-- Work item --
Reproduce the listing in full, pictures excluded.
:::
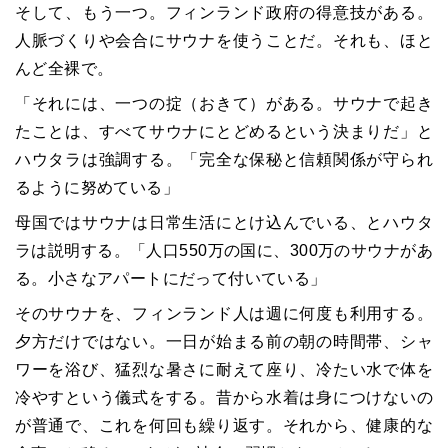
そして、もう一つ。フィンランド政府の得意技がある。
人脈づくりや会合にサウナを使うことだ。それも、ほと
んど全裸で。
「それには、一つの掟（おきて）がある。サウナで起き
たことは、すべてサウナにとどめるという決まりだ」と
ハウタラは強調する。「完全な保秘と信頼関係が守られ
るように努めている」
母国ではサウナは日常生活にとけ込んでいる、とハウタ
ラは説明する。「人口550万の国に、300万のサウナがあ
る。小さなアパートにだって付いている」
そのサウナを、フィンランド人は週に何度も利用する。
夕方だけではない。一日が始まる前の朝の時間帯、シャ
ワーを浴び、猛烈な暑さに耐えて座り、冷たい水で体を
冷やすという儀式をする。昔から水着は身につけないの
が普通で、これを何回も繰り返す。それから、健康的な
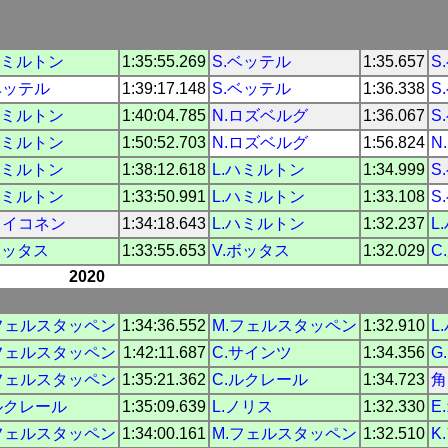
ハミルトン
1:35:55.269
S.ベッテル
1:35.657
S
ベッテル
1:39:17.148
S.ベッテル
1:36.338
S
ハミルトン
1:40:04.785
N.ロズベルグ
1:36.067
S
ハミルトン
1:50:52.703
N.ロズベルグ
1:56.824
N
ハミルトン
1:38:12.618
L.ハミルトン
1:34.999
S
ハミルトン
1:33:50.991
L.ハミルトン
1:33.108
S
ライコネン
1:34:18.643
L.ハミルトン
1:32.237
L
ボッタス
1:33:55.653
V.ボッタス
1:32.029
C
2020
フェルスタッペン
1:34:36.552
M.フェルスタッペン
1:32.910
L
フェルスタッペン
1:42:11.687
C.サインツ
1:34.356
G
フェルスタッペン
1:35:21.362
C.ルクレール
1:34.723
角
ルクレール
1:35:09.639
L.ノリス
1:32.330
E
フェルスタッペン
1:34:00.161
M.フェルスタッペン
1:32.510
K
:::
-- Exercise answer --
そして、もう一つ。フィンランド政府の得意技がある。
人脈づくりや会合にサウナを使うことだ。それも、ほと
んど全裸で。
「それには、一つの掟（おきて）がある。サウナで起き
たことは、すべてサウナにとどめるという決まりだ」と
ハウタラは強調する。「完全な保秘と信頼関係が守られ
るように努めている」
母国ではサウナは日常生活にとけ込んでいる、とハウタ
ラは説明する。「人口550万の国に、300万のサウナがあ
る。小さなアパートにだって付いている」
そのサウナを、フィンランド人は週に何度も利用する。
夕方だけではない。一日が始まる前の朝の時間帯、シャ
ワーを浴び、猛烈な暑さに耐えて座り、冷たい水で体を
冷やすという儀式をする。昔から水着は身につけないの
が普通で、これを何回も繰り返す。それから、健康的な
ハミルトン
1:35:55.269
S.ベッテル
1:35.657
S
ベッテル
1:39:17.148
S.ベッテル
1:36.338
S
ハミルトン
1:40:04.785
N.ロズベルグ
1:36.067
S
ハミルトン
1:50:52.703
N.ロズベルグ
1:56.824
N
ハミルトン
1:38:12.618
L.ハミルトン
1:34.999
S
ハミルトン
1:33:50.991
L.ハミルトン
1:33.108
S
ライコネン
1:34:18.643
L.ハミルトン
1:32.237
L
ボッタス
1:33:55.653
V.ボッタス
1:32.029
C
2020
フェルスタッペン
1:34:36.552
M.フェルスタッペン
1:32.910
L
フェルスタッペン
1:42:11.687
C.サインツ
1:34.356
G
フェルスタッペン
1:35:21.362
C.ルクレール
1:34.723
角
ルクレール
1:35:09.639
L.ノリス
1:32.330
E
フェルスタッペン
1:34:00.161
M.フェルスタッペン
1:32.510
K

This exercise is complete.